The ARTTOUCH project offers a new and novel approach to studying how touch is encoded and perceived in humans. It goes beyond state-of-the-art, where cutting-edge equipment has been developed and used to probe the workings of the human touch system. This allows us to gain unrivalled insights into how humans sense different things they come into contact with, including solids and liquids, as well as providing new technology to help in diagnosing somatosensory disorders and to stimulate human nerves to provide sensory feedback in prosthetics for amputees. We have published new results on the precise workings of the human touch system, where we show how single touch receptors in the skin (mechanoreceptors) respond to different types of textures, surfaces, and liquids. We have demonstrated how humans encode and perceive drops of water, which has been little-explored, yet we encounter liquids all the time in our everyday lives.
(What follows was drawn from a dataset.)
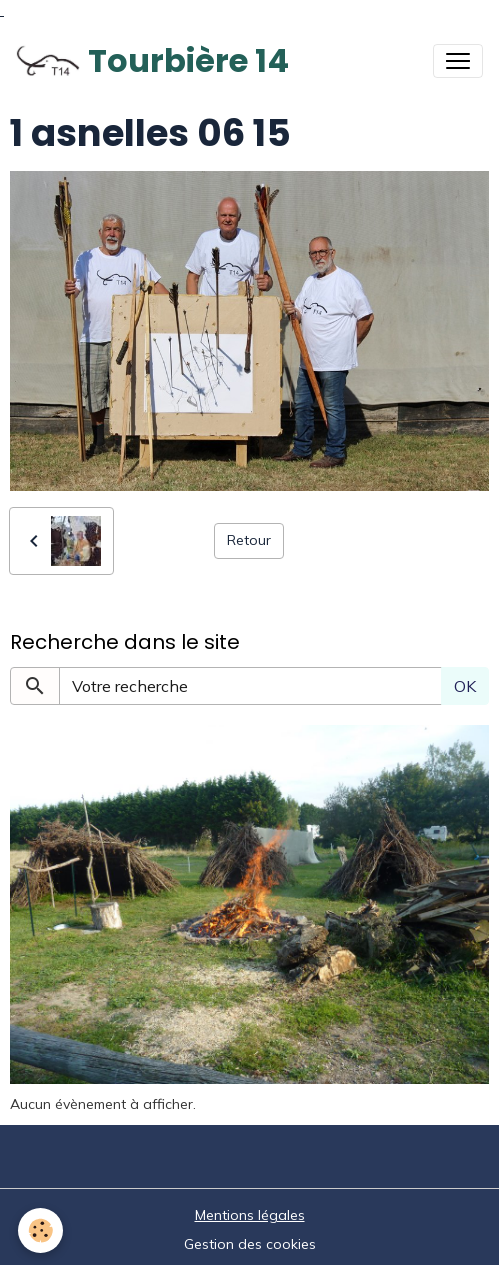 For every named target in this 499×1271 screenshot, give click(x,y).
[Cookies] (40, 1230)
Humans do not have any receptor in the skin for wetness (hygroreceptor), yet we have shown that individuals can detect and quantify very small differences in the quantity of water applied to the skin, and that this is directly encoded via the activation of mechanoreceptors sensing vibrational signals. Further novel investigations through peripheral recordings from human nerves (microneurography) and nerve stimulation, combined with advanced brain imaging and behavioral experiments, have shown that single mechanoreceptors in the skin can signal much information, including that the brain interprets single impulses from one mechanoreceptor. These ambitious and ground-breaking approaches have provided unrivalled and detailed information about human touch that can be applied to medicine and prosthetics.